▸ ABOUT THIS TASK:
Send back all of the data, word for word.

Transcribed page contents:
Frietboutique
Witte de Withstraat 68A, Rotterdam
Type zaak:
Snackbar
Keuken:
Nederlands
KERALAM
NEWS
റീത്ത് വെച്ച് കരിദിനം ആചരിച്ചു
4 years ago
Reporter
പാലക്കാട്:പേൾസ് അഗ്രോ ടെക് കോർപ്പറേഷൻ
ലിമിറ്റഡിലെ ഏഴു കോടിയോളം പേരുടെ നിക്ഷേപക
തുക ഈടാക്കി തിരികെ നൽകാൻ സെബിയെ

▸ SOLUTION TO THIS TASK:
Frietboutique
Witte de Withstraat 68A, Rotterdam
Type zaak:
Snackbar
Keuken:
Nederlands
KERALAM
NEWS
റീത്ത് വെച്ച് കരിദിനം ആചരിച്ചു
4 years ago
Reporter
പാലക്കാട്:പേൾസ് അഗ്രോ ടെക് കോർപ്പറേഷൻ
ലിമിറ്റഡിലെ ഏഴു കോടിയോളം പേരുടെ നിക്ഷേപക
തുക ഈടാക്കി തിരികെ നൽകാൻ സെബിയെ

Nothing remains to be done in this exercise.